Everyone uses the forum differently. Let's post some tips and tricks for all the new users that pop up during a new post contest. :smile:


----------



## Guest (Jan 6, 2010)

I have this link bookmarked as my entry into the site:

http://www.guitarscanada.com/search.php?do=getnew

Basically I always start by reading new posts since I last logged on.

Edit: Fixed link. Copied the wrong link from the wrong folder!


----------



## hollowbody (Jan 15, 2008)

Ditto, same for me.

I also like surfing all the different threads I'm reading in separate browser tabs, thought that's not a vBulletin trick. Actually neither is the first one, now that I think of it.


----------



## Jeff Flowerday (Jan 23, 2006)

iaresee said:


> I have this link bookmarked as my entry into the site:
> 
> http://www.guitarscanada.com/Board/search.php?do=getnew
> 
> Basically I always start by reading new posts since I last logged on.
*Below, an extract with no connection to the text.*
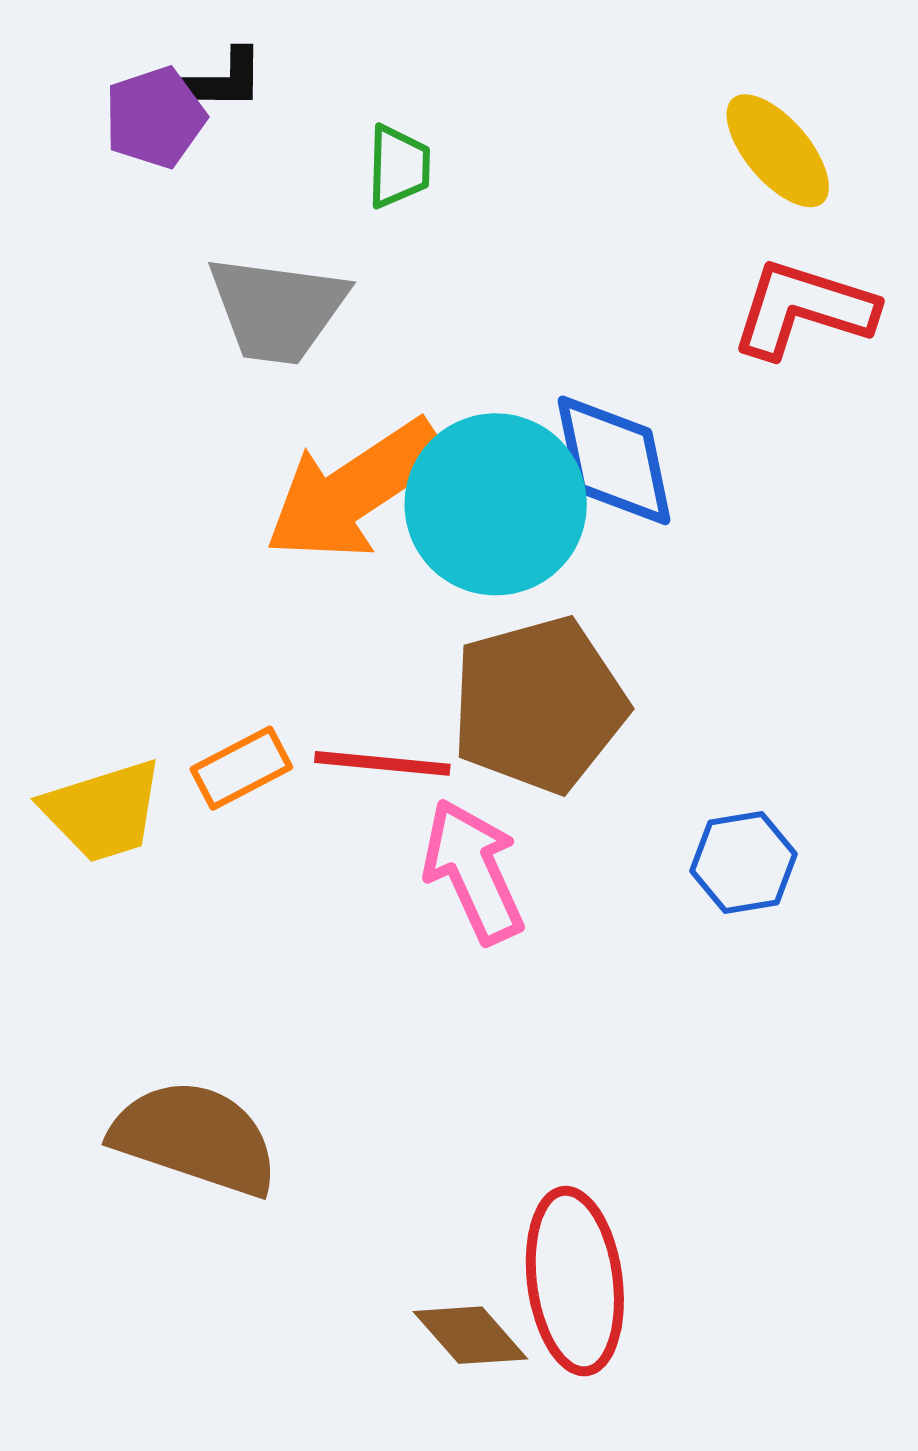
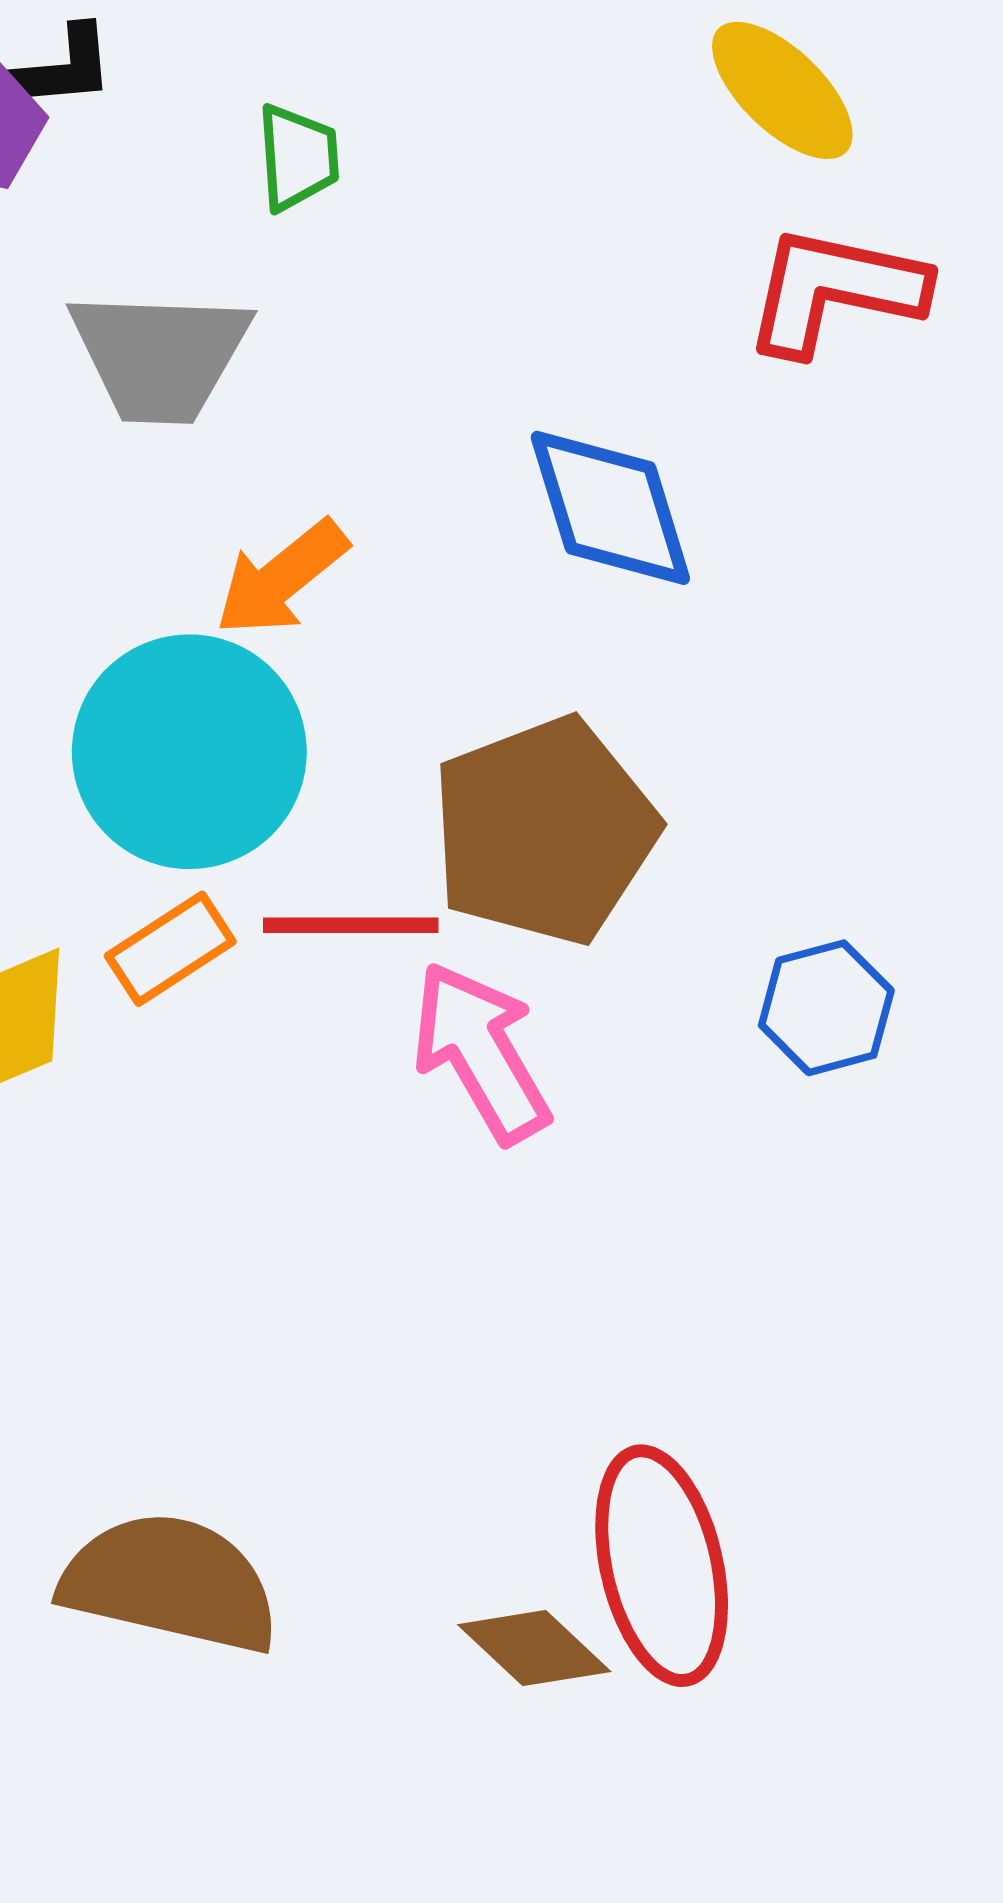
orange arrow: (355, 490) -> (281, 578), size x0.6
cyan circle: (496, 504) -> (189, 752), moved
brown semicircle: (195, 1138) -> (170, 1583), moved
Which leads to marking forums read. The quickest is via the "Quick Links" menu.


----------



## Guest (Jan 6, 2010)

Jeff Flowerday said:


> Which leads to marking forums read. The quickest is via the "Quick Links" menu.


+1 - Ya, you got to stay on top of marking it read to really make that work.


----------



## hollowbody (Jan 15, 2008)

iaresee said:


> I have this link bookmarked as my entry into the site:
> 
> http://www.guitarscanada.com/Board/search.php?do=getnew
> 
> Basically I always start by reading new posts since I last logged on.


Oh, and Ian, you have to change your bookmark eventually, http://www.guitarscanada.com/Board no longer exists. I don't know it will eventually stop redirecting you or not.


----------



## hollowbody (Jan 15, 2008)

Now that I think of it some more, I subscribe to a lot of dead threads. Sometimes when I find a particularly useful old thread about something I don't want to spend a lot of time searching for again, I'll add it to my subscriptions. 

Same goes for responding to new threads. Sometimes I want to keep track of how a thread goes, but don't want to stay on top of it all the time, so I'll subscribe to it.


----------



## Jeff Flowerday (Jan 23, 2006)

With the new vBulletin in place, it's time to bump this thread.


----------



## cheezyridr (Jun 8, 2009)

i bring up the main list and then right click individual forums and threads to bring them up in a new tab. 
that way i don't have to continually re-load root pages. 
i also recommend opera because it blows explorer away. the built in spell check helps me to appear less retarded than i really am.largetongue


----------